I kept my implementation for 'follow' very simple:

- only at the end
- not recursive, ie., the zone to which follow points does not have follow itself.

The reason is my experience with the Shanks database in its software version (not the book variant, which is nearly flat).
That one is full of jumps from one table to the other and back. It is extremely complicated to follow this as a human, which makes it extremely to maintain. The reason for this structure chosen by Shanks was that it was implemented in the lat 1970ies in Fortran an machines with very limited RAM. Data volume had to be kept to a minimum.
In the book publication, there was no space limit. This is why he used flat tables there.

It is better to have a structure as simple and flat as possible. Readability for humans has to be kept in mind.

I designed my 'follow' excatly for the purpose of extending TZ database backwards. All sub-areas which exist pre-1970, for example 128 areas in the state of Illinois, 340 in Indiana, 222 in New York state, 114 in Ohio, end up in the single zone which covers post 1970 Illinois, Indiana, New York or Ohio.

That gives a simple, readable and maintainable 'follow' syntax.

Any more complex follow structures are not worth the trouble.

In my implementation, each zone gets of course its complete stand-alone binary file. So any space saved in the source files with more complex jump structures gets lost in the binary files anyway.

A major problem is that zic.c is not the only converter from source files to binary. If the source syntax is changed, all converters which are not patched, will fail.


On 14.06.21 09:27, Paul Eggert wrote:
Adding a "follow"-like syntax is a fine idea. I think it's been proposed before, but not implemented. I would hope that one could use "follow" not only at the end of a Zone, but also within a zone, such as "location X follows location Y from 1950 to 1990". Also, the code should defend itself against follow cycles (e.g., A follows B follows C follows A).

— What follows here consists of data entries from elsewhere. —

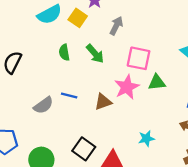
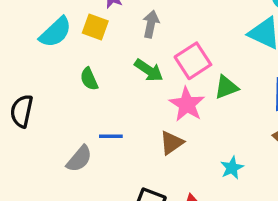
green arrow: (95, 54) -> (149, 70), moved
pink square: (139, 58) -> (193, 61), turned -30
brown triangle: (103, 102) -> (172, 143), moved

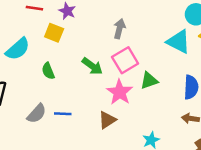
gray arrow: (151, 24) -> (119, 29), moved
cyan semicircle: (55, 32) -> (18, 49), moved
gray semicircle: (79, 159) -> (37, 114), moved

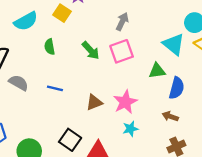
green triangle: (149, 81) -> (157, 71), moved
pink star: (120, 92) -> (125, 102), moved
gray semicircle: (37, 114) -> (19, 83), moved, turned -114

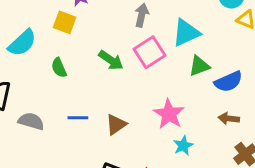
cyan triangle: (174, 44) -> (186, 33), moved, turned -50
blue semicircle: (177, 88) -> (228, 82), turned 65
brown triangle: (94, 102) -> (116, 124), moved

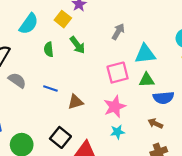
cyan semicircle: (22, 43) -> (29, 24), turned -30
pink square: (149, 52) -> (118, 73), moved
green arrow: (111, 60) -> (77, 45), moved

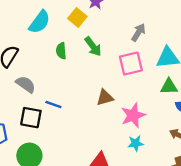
pink square: (118, 73) -> (131, 63), moved
blue line: (50, 89) -> (53, 105), moved
brown triangle: (75, 102) -> (105, 97), moved
black square: (60, 137) -> (31, 118), moved, turned -30

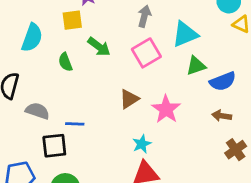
yellow square: (77, 18) -> (72, 20), turned -30
cyan star: (136, 143) -> (142, 144), moved

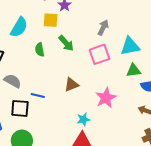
brown triangle: (129, 99) -> (72, 85), moved

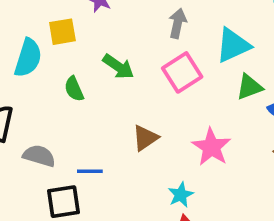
yellow square: (51, 20) -> (62, 32), moved

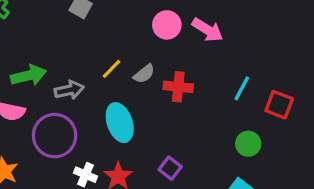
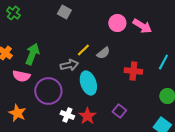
green arrow: (29, 75) -> (32, 54), turned -55
red cross: (178, 87) -> (133, 71), moved
gray arrow: (69, 90) -> (69, 65), moved

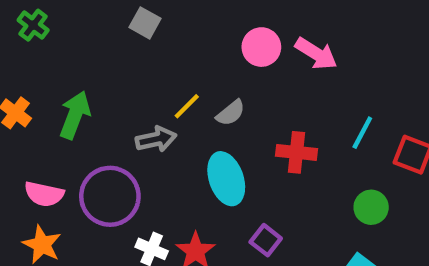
pink semicircle: (21, 76) -> (44, 194), moved
cyan ellipse: (88, 83) -> (226, 179), moved

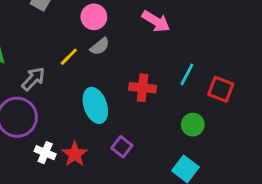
pink circle: (261, 47) -> (94, 17), moved
gray semicircle: (231, 113) -> (100, 46), moved
gray arrow: (156, 139) -> (33, 79), moved, turned -35

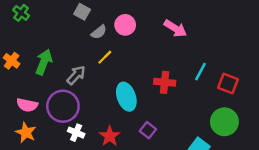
gray semicircle: (100, 46) -> (99, 32), moved
green circle: (193, 125) -> (224, 122), moved, size x1.5
white cross: (45, 153) -> (76, 133), moved

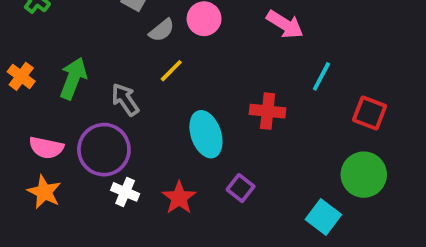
cyan line: (201, 72) -> (321, 76), moved
gray arrow: (76, 75) -> (125, 100), turned -78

Any changes along these lines would be complicated by backward-compatibility concerns, though. That is, we could use a "follow"-like syntax only in vanguard format at first. To give you a feel of how long this can take, we added support for %z in zone abbreviations in 2015f, and we're not using this feature even now in the vanguard data, much less the main data (this is mostly due to my lack of time...).